20210226
From "Connected (with Abe + Isaac) — Volume 27"
Last updated
From "Connected (with Abe + Isaac) — Volume 27"
Last updated
But then something must have changed in me I don't fear it anymore Now I'm sure I'm sure
Locksmith is actively used by 8,500 online stores. It is powered by a staff of four. Five, as of this Monday, and even five is not a large number of humans, for a customer base of this size.
We’re able to do this because, at every point of growth, we have remained hell-bent on keeping our individual relationships to this thing healthy. Each of us, as individuals; in Lightward, the first responsibility is always one’s own health.
One of our tools: email-only support, and a 24-hr response time target. Or, to talk about it by contrast: we don’t do chat support, and we don’t have people you can reach 24 hours out of the day.
Effects of this:
We get to design our days, on a rolling 24-hour clock. An email that arrived five minutes ago has zero executive control over what I do with my next five minutes. Or my next 23 hours, even. At every point, I get to survey all the work that there is to be done, and decide when in the next 24 hours I want to do it.
We throw a wrench in the urgency spiral. This is something that came to my attention just this week. The internet evolves to improve response times—literally, in your browser, but also the response time of humans that you contact via the internet. This isn’t a bad thing. But it gives rise to a spiral, in which I see your haste and raise you my own, and that is toxic. Our 24-hour policy placidly says no, we will not be participating in that.
We attract customers who can work with this, and repel those who won’t. Standard entrepreneurial wisdom holds that one should find their niche, and optimize for it. This is sort of the operational inverse of that: we exhibit a very niche behavior, with this policy, and the people who are down for that are the ones who stay. At this point, eleven years into this work, we have a substantial customer base that is 100% down for this pace.

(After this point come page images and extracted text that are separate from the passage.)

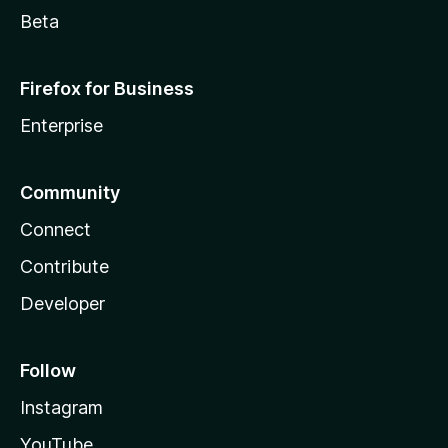
Beta
Firefox for Business
Enterprise
Community
Connect
Contribute
Developer
Follow
Instagram
YouTube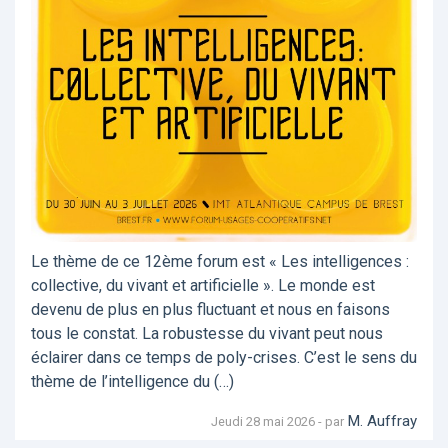
Le thème de ce 12ème forum est « Les intelligences :
collective, du vivant et artificielle ». Le monde est
devenu de plus en plus fluctuant et nous en faisons
tous le constat. La robustesse du vivant peut nous
éclairer dans ce temps de poly-crises. C’est le sens du
thème de l’intelligence du (…)
M. Auffray
Jeudi 28 mai 2026 - par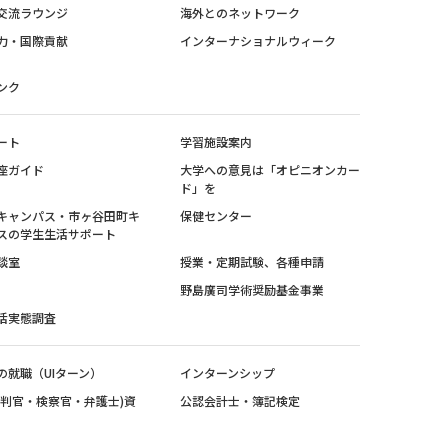
交流ラウンジ
海外とのネットワーク
力・国際貢献
インターナショナルウィーク
ンク
ート
学習施設案内
座ガイド
大学への意見は「オピニオンカー
ド」を
キャンパス・市ヶ谷田町キ
保健センター
スの学生生活サポート
談室
授業・定期試験、各種申請
野島廣司学術奨励基金事業
活実態調査
の就職（UIターン）
インターンシップ
裁判官・検察官・弁護士)資
公認会計士・簿記検定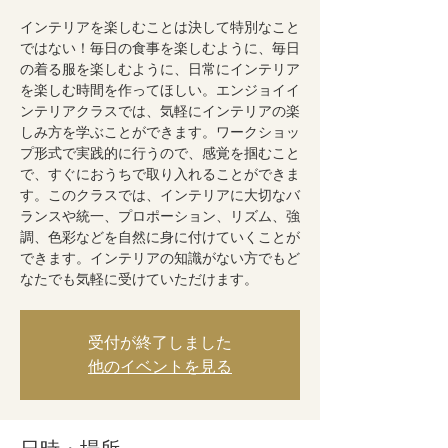
インテリアを楽しむことは決して特別なこと
ではない！毎日の食事を楽しむように、毎日
の着る服を楽しむように、日常にインテリア
を楽しむ時間を作ってほしい。エンジョイイ
ンテリアクラスでは、気軽にインテリアの楽
しみ方を学ぶことができます。ワークショッ
プ形式で実践的に行うので、感覚を掴むこと
で、すぐにおうちで取り入れることができま
す。このクラスでは、インテリアに大切なバ
ランスや統一、プロポーション、リズム、強
調、色彩などを自然に身に付けていくことが
できます。インテリアの知識がない方でもど
なたでも気軽に受けていただけます。
受付が終了しました
他のイベントを見る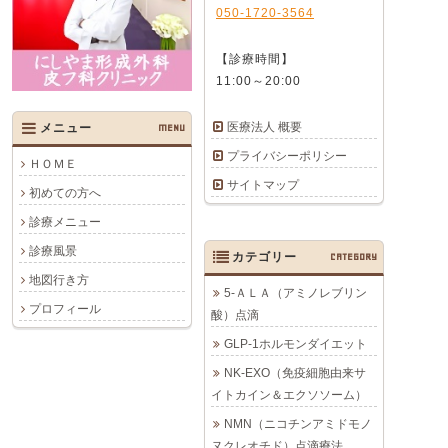
050-1720-3564
【診療時間】
11:00～20:00
医療法人 概要
メニュー
MENU
プライバシーポリシー
ＨＯＭＥ
サイトマップ
初めての方へ
診療メニュー
診療風景
カテゴリー
CATEGORY
地図行き方
5-ＡＬＡ（アミノレブリン
プロフィール
酸）点滴
GLP-1ホルモンダイエット
NK-EXO（免疫細胞由来サ
イトカイン＆エクソソーム）
NMN（ニコチンアミドモノ
ヌクレオチド）点滴療法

We leave people room to solve their own problems. A surprising number of cases are resolved even before we even get to them. People have learned to lean on customer support—and again, this isn’t a bad thing. But it turns out that people will often ask for help before testing their own limits, and if we give them some space, they’ll often solve their own problem—and come away with greater knowledge to leverage in the future.
I think of almost everything as a matter of tuning. With the 24-hour policy, we tune the way we work, we tune the way people work with us, and we tune the kind of energy that’s in the air around the whole thing. The behavior of Lightward’s energy varies, based on where it’s applied, but here in customer support we are deliberate, measured, and kind—a very particularly opinionated sort of kind that takes a longer view than trying to make you happy right this second. :) This sort of kind has the long-term relationship in mind; we optimize for expansive health, being expansive even with the expanse, defining it to include time itself.